$$\large \hat y = X\,\hat\beta \tag 1$$
seems to be (?) the most commonly encountered expression of the ordinary least square projection. The actual values of the "dependent" variable differ from the estimated $\hat y$ values, so that...
$$\large y = X\,\hat\beta + \varepsilon$$
This is the expression that appears in Wikipedia. In it $X$ is the model matrix, which typically would correspond to a $m\times n$ matrix of $m$ observations or subjects, and $n$ variables. $\hat \beta$ is an $n \times 1$ vector of coefficients; and $\ y$ and $\hat y$, the observed values (or predicted values, respectively) of the "dependent" variable, forming an $m \times 1$ vector. $\varepsilon$ is the error.

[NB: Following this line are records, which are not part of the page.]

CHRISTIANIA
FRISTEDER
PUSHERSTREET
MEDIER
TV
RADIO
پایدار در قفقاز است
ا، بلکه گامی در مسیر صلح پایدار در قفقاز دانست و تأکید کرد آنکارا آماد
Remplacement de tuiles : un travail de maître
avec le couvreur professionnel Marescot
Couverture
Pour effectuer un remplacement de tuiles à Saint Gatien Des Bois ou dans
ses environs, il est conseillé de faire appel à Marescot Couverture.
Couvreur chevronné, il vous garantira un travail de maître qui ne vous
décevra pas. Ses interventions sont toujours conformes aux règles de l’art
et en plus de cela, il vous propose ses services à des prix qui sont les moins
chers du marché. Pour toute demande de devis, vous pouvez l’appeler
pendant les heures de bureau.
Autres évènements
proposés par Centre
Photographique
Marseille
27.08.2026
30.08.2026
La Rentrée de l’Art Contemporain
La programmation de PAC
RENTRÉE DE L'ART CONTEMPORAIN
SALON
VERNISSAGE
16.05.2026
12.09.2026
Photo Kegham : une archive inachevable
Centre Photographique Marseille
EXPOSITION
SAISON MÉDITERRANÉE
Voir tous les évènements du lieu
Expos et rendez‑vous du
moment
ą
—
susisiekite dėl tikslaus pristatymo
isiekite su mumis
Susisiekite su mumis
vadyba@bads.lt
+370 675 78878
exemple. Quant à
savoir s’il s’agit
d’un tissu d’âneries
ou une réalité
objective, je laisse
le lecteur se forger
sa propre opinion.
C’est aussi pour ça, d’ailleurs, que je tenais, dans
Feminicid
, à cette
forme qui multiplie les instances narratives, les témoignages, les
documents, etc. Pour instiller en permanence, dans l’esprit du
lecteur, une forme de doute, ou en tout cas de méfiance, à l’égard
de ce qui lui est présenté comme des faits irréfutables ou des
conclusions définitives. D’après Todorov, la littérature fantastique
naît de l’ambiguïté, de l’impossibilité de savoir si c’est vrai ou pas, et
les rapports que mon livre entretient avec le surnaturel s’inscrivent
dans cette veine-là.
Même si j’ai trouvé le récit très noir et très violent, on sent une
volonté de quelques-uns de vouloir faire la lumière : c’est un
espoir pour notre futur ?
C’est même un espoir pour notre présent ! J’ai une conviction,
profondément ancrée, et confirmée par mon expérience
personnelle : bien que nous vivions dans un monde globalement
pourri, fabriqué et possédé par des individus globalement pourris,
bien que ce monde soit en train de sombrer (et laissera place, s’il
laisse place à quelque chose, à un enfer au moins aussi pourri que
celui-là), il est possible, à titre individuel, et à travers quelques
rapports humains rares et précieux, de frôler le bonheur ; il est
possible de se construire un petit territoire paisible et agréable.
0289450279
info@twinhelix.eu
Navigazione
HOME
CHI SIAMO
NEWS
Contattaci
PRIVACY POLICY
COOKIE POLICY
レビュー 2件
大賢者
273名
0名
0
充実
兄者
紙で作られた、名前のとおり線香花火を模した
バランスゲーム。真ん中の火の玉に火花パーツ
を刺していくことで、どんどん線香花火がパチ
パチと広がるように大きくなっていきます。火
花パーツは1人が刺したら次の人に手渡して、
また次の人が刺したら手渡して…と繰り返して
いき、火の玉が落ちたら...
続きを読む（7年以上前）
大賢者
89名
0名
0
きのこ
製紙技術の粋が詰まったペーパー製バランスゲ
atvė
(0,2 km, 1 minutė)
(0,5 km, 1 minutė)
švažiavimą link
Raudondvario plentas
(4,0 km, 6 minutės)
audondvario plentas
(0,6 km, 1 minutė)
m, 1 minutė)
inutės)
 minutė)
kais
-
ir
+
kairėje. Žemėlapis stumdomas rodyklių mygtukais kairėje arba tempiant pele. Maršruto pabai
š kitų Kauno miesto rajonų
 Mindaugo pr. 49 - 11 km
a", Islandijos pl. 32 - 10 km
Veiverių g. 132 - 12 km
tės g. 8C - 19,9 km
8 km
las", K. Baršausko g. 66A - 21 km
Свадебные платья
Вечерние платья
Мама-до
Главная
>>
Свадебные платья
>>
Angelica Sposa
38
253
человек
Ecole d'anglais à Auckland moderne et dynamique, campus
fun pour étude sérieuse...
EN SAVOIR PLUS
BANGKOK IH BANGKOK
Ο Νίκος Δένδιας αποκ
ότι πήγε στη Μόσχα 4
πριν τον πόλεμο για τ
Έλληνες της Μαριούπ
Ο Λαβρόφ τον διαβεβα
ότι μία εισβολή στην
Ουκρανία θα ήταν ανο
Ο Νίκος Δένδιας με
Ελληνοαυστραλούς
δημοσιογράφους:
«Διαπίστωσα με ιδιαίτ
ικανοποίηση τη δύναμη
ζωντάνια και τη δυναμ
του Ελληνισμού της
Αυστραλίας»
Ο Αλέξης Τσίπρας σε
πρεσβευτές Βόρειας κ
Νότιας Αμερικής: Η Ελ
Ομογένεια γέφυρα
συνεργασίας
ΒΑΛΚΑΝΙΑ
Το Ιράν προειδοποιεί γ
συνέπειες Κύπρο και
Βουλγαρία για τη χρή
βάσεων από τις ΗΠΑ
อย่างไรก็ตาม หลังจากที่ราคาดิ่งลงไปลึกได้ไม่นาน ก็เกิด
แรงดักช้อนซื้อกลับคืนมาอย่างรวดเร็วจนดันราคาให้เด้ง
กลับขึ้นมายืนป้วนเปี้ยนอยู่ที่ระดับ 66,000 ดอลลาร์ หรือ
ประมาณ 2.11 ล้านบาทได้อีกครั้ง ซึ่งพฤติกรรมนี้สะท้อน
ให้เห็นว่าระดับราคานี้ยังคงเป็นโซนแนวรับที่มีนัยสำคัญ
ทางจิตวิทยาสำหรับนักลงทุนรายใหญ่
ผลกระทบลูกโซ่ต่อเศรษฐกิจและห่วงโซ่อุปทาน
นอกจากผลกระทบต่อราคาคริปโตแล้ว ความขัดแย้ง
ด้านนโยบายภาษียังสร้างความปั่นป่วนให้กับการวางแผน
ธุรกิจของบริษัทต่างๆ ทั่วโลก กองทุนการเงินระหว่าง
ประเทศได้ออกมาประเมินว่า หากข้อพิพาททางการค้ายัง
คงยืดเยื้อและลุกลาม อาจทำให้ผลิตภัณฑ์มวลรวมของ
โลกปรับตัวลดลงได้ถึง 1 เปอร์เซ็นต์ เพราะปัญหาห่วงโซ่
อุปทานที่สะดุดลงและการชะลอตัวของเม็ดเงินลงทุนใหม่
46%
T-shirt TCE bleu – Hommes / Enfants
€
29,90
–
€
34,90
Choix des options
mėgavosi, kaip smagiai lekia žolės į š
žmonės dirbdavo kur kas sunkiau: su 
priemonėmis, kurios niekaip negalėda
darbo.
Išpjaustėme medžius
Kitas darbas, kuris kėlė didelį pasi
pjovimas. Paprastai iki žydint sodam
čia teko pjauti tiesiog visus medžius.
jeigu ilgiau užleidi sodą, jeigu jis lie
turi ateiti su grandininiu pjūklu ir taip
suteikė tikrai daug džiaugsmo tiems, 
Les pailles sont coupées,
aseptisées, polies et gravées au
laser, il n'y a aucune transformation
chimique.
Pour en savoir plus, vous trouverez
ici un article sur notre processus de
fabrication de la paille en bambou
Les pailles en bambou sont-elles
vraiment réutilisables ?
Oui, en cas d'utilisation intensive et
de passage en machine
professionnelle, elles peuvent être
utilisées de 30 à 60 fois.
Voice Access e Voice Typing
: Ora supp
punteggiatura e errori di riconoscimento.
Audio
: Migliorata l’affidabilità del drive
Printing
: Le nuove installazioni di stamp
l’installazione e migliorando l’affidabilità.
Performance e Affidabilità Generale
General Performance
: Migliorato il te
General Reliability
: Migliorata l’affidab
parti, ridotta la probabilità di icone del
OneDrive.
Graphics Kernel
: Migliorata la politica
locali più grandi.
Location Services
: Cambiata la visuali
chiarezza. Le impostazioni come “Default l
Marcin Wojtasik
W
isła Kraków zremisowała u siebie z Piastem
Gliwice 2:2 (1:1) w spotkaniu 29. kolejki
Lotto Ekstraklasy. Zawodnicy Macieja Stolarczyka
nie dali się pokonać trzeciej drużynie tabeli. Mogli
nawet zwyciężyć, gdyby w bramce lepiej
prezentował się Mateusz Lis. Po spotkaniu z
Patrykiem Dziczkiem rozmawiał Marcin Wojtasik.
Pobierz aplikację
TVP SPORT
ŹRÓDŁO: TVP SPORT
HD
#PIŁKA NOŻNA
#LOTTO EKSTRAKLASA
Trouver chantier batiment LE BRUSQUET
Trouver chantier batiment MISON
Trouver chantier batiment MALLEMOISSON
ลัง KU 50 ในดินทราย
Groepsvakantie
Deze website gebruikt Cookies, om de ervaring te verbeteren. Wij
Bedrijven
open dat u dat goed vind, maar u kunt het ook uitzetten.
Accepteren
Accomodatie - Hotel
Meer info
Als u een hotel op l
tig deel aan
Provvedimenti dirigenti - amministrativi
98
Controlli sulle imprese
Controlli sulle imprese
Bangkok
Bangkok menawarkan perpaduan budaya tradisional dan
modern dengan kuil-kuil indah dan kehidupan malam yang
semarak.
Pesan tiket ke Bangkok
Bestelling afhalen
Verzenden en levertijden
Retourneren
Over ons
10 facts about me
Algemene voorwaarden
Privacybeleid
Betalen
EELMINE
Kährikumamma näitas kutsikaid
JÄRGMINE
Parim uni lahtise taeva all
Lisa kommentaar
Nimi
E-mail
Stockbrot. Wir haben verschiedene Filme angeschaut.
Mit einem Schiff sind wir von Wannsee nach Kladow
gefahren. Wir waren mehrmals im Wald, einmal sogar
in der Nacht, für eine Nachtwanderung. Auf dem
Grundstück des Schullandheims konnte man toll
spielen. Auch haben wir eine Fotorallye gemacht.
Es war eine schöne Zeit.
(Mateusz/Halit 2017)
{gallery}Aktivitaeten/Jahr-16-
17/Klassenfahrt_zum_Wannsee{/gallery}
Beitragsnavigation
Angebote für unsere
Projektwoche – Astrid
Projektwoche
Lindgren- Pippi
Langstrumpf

However, in the book The Elements of Statistical Learning (Second Edition) by T. Hastie, R. Tibshirani and J. Friedman, on page 11, this is expressed as:
$$\large \hat Y = X^T \,\hat\beta \tag 2$$
where $X^T$ denotes vector or matrix transpose ($X$ being a column vector). Here we are modeling a single output, so $\hat Y$ is a scalar; in general $\hat Y$ can be a $K$–vector, in which case $\beta$ would be a $p \times K$ matrix of coefficients. In the $(p + 1)$-dimensional input–output space, $(X,\hat Y)$ represents a hyperplane. If the constant is included in $X$, then the hyperplane includes the origin and is a subspace; if not, it is an affine set cutting the $Y$-axis at the point $(0,\hat\beta_0)$. From now on we assume that the intercept is included in $\hat\beta$.
$X^T$ seems most intuitive with one single vector, but it is not so straightforward when it is a model matrix. Also it seems as though the authors are including the possibility of multivariate regression.
In any event, the paragraph is far from clear to me, including the hat-less beta, and would like to ask for a "connecting" explanatory answer to clarify how both expression $(1)$ and $(2)$ are equivalent (if they are).